11 December 2013

EPENTHESIS

Please don’t make me feel anything right now; I don’t have the time for that bullshit. I just heard someone scream outside the window. I hope you didn’t make them feel something. I hope they are just screaming for feeling alive. I would like to do the same but I’m conscientious of my neighbors (ellipses) Does this fact make me more alive, or less alive? Are we all being too conscientious and not screaming enough?

I have noticed -thanks to a long sit in a warm bath -to keep feeling the warmth it’s necessary to stir around a bit. Feet out, then under. Water is warm again. Water is wet again. I think that water is the softest discovery. Sit in it for a moment and it becomes you. Am I even sitting in water anymore? Because I feel nothing? And does it feel warm or cold now? And how long have I been in the bath now? I have to keep moving to feel anything at all.  Generally speaking, I think that I knew this, but the bathtub has since confirmed it.
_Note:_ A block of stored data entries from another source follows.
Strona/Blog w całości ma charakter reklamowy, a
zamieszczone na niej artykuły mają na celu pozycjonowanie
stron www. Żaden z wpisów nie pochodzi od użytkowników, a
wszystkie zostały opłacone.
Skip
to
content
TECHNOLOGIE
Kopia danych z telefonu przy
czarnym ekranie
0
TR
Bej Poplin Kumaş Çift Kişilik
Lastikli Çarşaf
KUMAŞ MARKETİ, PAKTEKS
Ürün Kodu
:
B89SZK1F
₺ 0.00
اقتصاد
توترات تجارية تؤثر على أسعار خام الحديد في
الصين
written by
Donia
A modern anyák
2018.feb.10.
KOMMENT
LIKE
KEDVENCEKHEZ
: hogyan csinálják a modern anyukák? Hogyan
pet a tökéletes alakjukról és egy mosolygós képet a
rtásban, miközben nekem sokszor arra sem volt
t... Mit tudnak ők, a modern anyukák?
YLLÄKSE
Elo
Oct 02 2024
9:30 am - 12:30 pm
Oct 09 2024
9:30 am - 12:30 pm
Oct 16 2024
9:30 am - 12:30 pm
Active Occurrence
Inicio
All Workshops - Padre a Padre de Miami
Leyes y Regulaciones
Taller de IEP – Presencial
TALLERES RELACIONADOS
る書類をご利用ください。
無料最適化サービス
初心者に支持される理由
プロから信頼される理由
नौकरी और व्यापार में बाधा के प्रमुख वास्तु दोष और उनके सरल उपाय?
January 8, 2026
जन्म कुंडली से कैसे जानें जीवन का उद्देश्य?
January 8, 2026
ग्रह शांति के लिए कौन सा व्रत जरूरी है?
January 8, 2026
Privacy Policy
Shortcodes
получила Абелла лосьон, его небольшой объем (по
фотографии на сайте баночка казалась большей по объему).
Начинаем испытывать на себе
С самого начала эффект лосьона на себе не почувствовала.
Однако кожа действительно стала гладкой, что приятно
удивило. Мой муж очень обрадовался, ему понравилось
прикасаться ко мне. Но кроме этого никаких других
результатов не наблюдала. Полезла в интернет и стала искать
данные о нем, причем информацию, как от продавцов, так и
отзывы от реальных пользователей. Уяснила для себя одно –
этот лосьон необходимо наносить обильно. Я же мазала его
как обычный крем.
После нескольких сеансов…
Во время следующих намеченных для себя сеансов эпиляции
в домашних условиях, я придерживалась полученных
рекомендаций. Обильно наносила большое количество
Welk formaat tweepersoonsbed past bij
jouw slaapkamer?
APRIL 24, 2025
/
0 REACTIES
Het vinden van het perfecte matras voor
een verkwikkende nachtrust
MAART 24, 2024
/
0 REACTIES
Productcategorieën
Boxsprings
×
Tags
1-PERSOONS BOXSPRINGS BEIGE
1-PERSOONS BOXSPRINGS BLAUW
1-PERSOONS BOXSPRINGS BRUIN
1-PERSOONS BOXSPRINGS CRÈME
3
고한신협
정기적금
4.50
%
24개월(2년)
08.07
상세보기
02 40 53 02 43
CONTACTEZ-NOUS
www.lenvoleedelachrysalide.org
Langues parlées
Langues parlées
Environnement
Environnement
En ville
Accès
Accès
I cut a chunk out of my hair this week. Was touching it just now; it’s all irregular and obnoxious. I told myself it’ll grow back. It’s just hair.

I know someone who died this week. People are dying constantly I suppose, but usually it ends up being someone I’ve never known. I don’t know how to react to death. I guess the only thing is to learn to grow despite the loss, to grow because of the loss. I’ve really no idea though. I’m very scared of death. Of people I love dying. Of feeling too much, or feeling too little, or feeling nothing at all, when I do eventually lose someone. Of not spending the right amount of time with them, or not telling them how I love them enough. Most of all, I wish that death didn’t happen, well at least not totally, and I could just pour out my loved one's presence into my morning coffee day in, day out. Still greet you in the morning, have you after dinner.

I’m hooping again. It feels good to move like that again. I paid the rent and the electric bill this week. Passed four finals. Sat in cold coffee shops and scribbled away about human anatomy.  Remembered, once, to make my bed. Avoiding most things because I get too distracted by distraction’s distractions.

Another harrowing goodbye will come this week. This seems to be the recurring event the past couple of years. Change is good right? I still think of the profuse tears I’ve shed on buses each time I’ve left someone. It’s really underrated how painful goodbyes are. It’s always worth it; to have such good times, despite the difficult separations. Maybe it makes true connections a bit stronger, even. (what does it remember like?) 

I need to start packing for Chicago. I need to eat something for dinner besides an apple. To do over Christmas break: Jacob’s coffee. Books. Countdown: 2 days.